• **What the task requires**: In full and unaltered, output the records below.

• **Data supplied**:
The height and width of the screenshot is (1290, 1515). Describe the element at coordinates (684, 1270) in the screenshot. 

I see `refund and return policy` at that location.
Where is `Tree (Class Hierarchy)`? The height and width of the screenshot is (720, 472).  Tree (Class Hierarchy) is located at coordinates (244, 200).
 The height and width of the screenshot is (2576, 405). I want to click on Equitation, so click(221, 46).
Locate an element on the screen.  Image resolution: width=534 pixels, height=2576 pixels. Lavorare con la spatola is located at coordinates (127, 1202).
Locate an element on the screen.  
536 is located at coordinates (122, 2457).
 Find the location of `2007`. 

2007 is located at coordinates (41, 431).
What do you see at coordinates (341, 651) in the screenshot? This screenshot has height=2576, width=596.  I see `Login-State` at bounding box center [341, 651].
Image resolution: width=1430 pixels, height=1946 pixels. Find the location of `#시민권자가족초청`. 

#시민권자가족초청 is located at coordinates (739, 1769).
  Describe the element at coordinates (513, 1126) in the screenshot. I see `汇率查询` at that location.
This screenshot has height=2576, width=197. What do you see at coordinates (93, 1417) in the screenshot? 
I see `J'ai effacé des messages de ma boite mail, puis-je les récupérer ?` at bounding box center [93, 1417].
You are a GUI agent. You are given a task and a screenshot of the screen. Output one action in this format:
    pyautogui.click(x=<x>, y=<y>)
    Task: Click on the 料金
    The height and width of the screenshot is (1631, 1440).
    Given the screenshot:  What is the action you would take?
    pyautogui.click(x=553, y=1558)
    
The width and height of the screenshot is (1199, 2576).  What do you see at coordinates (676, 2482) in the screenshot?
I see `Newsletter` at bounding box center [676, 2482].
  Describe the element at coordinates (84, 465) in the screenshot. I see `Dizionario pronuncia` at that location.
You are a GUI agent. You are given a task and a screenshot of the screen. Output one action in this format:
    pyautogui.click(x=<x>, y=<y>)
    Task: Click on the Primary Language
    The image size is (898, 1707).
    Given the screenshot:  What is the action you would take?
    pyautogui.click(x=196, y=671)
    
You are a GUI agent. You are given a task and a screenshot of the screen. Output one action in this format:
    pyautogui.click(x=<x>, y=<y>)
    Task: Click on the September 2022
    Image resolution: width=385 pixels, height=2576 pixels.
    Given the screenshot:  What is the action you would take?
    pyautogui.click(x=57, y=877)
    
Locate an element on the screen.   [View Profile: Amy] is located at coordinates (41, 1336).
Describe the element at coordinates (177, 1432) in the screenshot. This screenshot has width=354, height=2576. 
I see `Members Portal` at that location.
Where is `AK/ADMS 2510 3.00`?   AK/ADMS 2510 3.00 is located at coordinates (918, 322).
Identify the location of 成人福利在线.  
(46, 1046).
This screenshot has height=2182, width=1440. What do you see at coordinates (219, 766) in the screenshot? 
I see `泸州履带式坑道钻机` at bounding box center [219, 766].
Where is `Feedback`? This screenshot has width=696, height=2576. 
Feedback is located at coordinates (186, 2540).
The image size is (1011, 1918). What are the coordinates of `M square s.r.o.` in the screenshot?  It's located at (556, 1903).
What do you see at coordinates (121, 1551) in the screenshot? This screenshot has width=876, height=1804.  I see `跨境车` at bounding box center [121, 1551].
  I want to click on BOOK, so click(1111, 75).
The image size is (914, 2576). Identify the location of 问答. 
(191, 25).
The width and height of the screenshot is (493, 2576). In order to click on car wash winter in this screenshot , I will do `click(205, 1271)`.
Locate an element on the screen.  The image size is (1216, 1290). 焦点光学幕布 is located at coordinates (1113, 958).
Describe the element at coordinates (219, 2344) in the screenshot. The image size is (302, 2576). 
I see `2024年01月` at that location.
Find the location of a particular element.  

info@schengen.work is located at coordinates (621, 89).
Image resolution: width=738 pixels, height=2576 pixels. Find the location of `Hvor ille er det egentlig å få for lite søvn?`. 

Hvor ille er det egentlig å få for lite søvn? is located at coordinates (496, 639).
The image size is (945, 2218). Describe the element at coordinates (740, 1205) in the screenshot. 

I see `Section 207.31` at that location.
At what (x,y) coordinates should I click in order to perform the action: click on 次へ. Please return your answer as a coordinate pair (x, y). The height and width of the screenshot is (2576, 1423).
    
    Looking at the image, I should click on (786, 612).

• **Your response**:
The height and width of the screenshot is (1290, 1515). Describe the element at coordinates (684, 1270) in the screenshot. 

I see `refund and return policy` at that location.
Where is `Tree (Class Hierarchy)`? The height and width of the screenshot is (720, 472).  Tree (Class Hierarchy) is located at coordinates (244, 200).
 The height and width of the screenshot is (2576, 405). I want to click on Equitation, so click(221, 46).
Locate an element on the screen.  Image resolution: width=534 pixels, height=2576 pixels. Lavorare con la spatola is located at coordinates (127, 1202).
Locate an element on the screen.  
536 is located at coordinates (122, 2457).
 Find the location of `2007`. 

2007 is located at coordinates (41, 431).
What do you see at coordinates (341, 651) in the screenshot? This screenshot has height=2576, width=596.  I see `Login-State` at bounding box center [341, 651].
Image resolution: width=1430 pixels, height=1946 pixels. Find the location of `#시민권자가족초청`. 

#시민권자가족초청 is located at coordinates (739, 1769).
  Describe the element at coordinates (513, 1126) in the screenshot. I see `汇率查询` at that location.
This screenshot has height=2576, width=197. What do you see at coordinates (93, 1417) in the screenshot? 
I see `J'ai effacé des messages de ma boite mail, puis-je les récupérer ?` at bounding box center [93, 1417].
You are a GUI agent. You are given a task and a screenshot of the screen. Output one action in this format:
    pyautogui.click(x=<x>, y=<y>)
    Task: Click on the 料金
    The height and width of the screenshot is (1631, 1440).
    Given the screenshot:  What is the action you would take?
    pyautogui.click(x=553, y=1558)
    
The width and height of the screenshot is (1199, 2576).  What do you see at coordinates (676, 2482) in the screenshot?
I see `Newsletter` at bounding box center [676, 2482].
  Describe the element at coordinates (84, 465) in the screenshot. I see `Dizionario pronuncia` at that location.
You are a GUI agent. You are given a task and a screenshot of the screen. Output one action in this format:
    pyautogui.click(x=<x>, y=<y>)
    Task: Click on the Primary Language
    The image size is (898, 1707).
    Given the screenshot:  What is the action you would take?
    pyautogui.click(x=196, y=671)
    
You are a GUI agent. You are given a task and a screenshot of the screen. Output one action in this format:
    pyautogui.click(x=<x>, y=<y>)
    Task: Click on the September 2022
    Image resolution: width=385 pixels, height=2576 pixels.
    Given the screenshot:  What is the action you would take?
    pyautogui.click(x=57, y=877)
    
Locate an element on the screen.   [View Profile: Amy] is located at coordinates (41, 1336).
Describe the element at coordinates (177, 1432) in the screenshot. This screenshot has width=354, height=2576. 
I see `Members Portal` at that location.
Where is `AK/ADMS 2510 3.00`?   AK/ADMS 2510 3.00 is located at coordinates (918, 322).
Identify the location of 成人福利在线.  
(46, 1046).
This screenshot has height=2182, width=1440. What do you see at coordinates (219, 766) in the screenshot? 
I see `泸州履带式坑道钻机` at bounding box center [219, 766].
Where is `Feedback`? This screenshot has width=696, height=2576. 
Feedback is located at coordinates (186, 2540).
The image size is (1011, 1918). What are the coordinates of `M square s.r.o.` in the screenshot?  It's located at (556, 1903).
What do you see at coordinates (121, 1551) in the screenshot? This screenshot has width=876, height=1804.  I see `跨境车` at bounding box center [121, 1551].
  I want to click on BOOK, so click(1111, 75).
The image size is (914, 2576). Identify the location of 问答. 
(191, 25).
The width and height of the screenshot is (493, 2576). In order to click on car wash winter in this screenshot , I will do `click(205, 1271)`.
Locate an element on the screen.  The image size is (1216, 1290). 焦点光学幕布 is located at coordinates (1113, 958).
Describe the element at coordinates (219, 2344) in the screenshot. The image size is (302, 2576). 
I see `2024年01月` at that location.
Find the location of a particular element.  

info@schengen.work is located at coordinates (621, 89).
Image resolution: width=738 pixels, height=2576 pixels. Find the location of `Hvor ille er det egentlig å få for lite søvn?`. 

Hvor ille er det egentlig å få for lite søvn? is located at coordinates (496, 639).
The image size is (945, 2218). Describe the element at coordinates (740, 1205) in the screenshot. 

I see `Section 207.31` at that location.
At what (x,y) coordinates should I click in order to perform the action: click on 次へ. Please return your answer as a coordinate pair (x, y). The height and width of the screenshot is (2576, 1423).
    
    Looking at the image, I should click on (786, 612).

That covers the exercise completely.